The sound of footsteps reaches us from the stairs.

“Wouldn’t it be easier if we were together?”

“Don’t start,” I say. “It’s not that simple.”

“Wouldn’t you like me to come with you to your appointments, open the envelopes and read you the results? Wouldn’t you like me to be by your side when they tell you on the phone that you’re not going to die?”

Odile, the next-door neighbor, arrives every Sunday at the same time. I know (because she told me herself once in the elevator) that she’s coming back from Compiègne, where she visits her boyfriend who’s been trying to earn a transfer to Paris for years. We both hear her huffing, getting out her keys, turning locks. Viviane turns on the light over the sink, lets the water run, and rinses her eyelids with delicate little pools that collect in her palms. She stays standing there, her back to me. She starts to speak. She doesn’t look at me but she starts speaking to me.

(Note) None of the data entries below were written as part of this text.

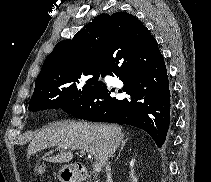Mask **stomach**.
I'll return each mask as SVG.
<instances>
[{
  "label": "stomach",
  "mask_w": 211,
  "mask_h": 182,
  "mask_svg": "<svg viewBox=\"0 0 211 182\" xmlns=\"http://www.w3.org/2000/svg\"><path fill=\"white\" fill-rule=\"evenodd\" d=\"M58 177L61 182H77L78 174L72 166L64 165L61 167Z\"/></svg>",
  "instance_id": "0dacf381"
}]
</instances>
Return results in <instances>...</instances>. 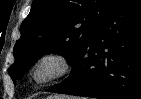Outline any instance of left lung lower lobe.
<instances>
[{
    "instance_id": "left-lung-lower-lobe-1",
    "label": "left lung lower lobe",
    "mask_w": 141,
    "mask_h": 99,
    "mask_svg": "<svg viewBox=\"0 0 141 99\" xmlns=\"http://www.w3.org/2000/svg\"><path fill=\"white\" fill-rule=\"evenodd\" d=\"M49 91L141 99V0H118L92 33L69 77Z\"/></svg>"
}]
</instances>
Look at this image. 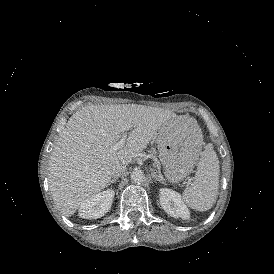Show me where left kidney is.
Wrapping results in <instances>:
<instances>
[{"mask_svg": "<svg viewBox=\"0 0 274 274\" xmlns=\"http://www.w3.org/2000/svg\"><path fill=\"white\" fill-rule=\"evenodd\" d=\"M160 205L163 210L174 218L188 220L190 212L181 199V195L171 189L161 188L159 194Z\"/></svg>", "mask_w": 274, "mask_h": 274, "instance_id": "1", "label": "left kidney"}]
</instances>
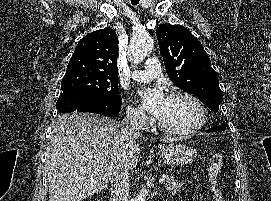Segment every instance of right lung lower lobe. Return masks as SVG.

“What shoes do you have on?”

It takes me a second or two to catch on. I feel awkward as I look down at my feet, realizing I don’t remember having chosen what to wear this morning. Viviane repeats the question:

“Tell me. What shoes did you put on this morning?”

“The red ones. Why do you ask?”

“You bought those shoes on a Sunday. Your book had just come out, I think it was that same week, and the publisher hadn’t even paid you the advance. But that morning, while we had breakfast, we made plans to go bowling on Rue Mouffetard. And then you said: I like bowling, but I like bowling shoes even more. I said you should buy some. I told you I’d seen secondhand shoes in Porte de la Chapelle market, and that some of them were colored, like bowling shoes. What did you say to me?”

“I don’t remember.”

“You said that was all very well, but you didn’t have money to spend on colored shoes. What did I say? Do you remember?”

“You said . . .”

“I said you should give yourself an advance on your advance. That you’d earned it for working so hard on your book. That I loved you, and I was proud of you.”

She says all this without looking at me, with her voice echoing off the tiled wall. Then she turns around.

“I saw an interview with you. Before Christmas, I think. Do you know the one?”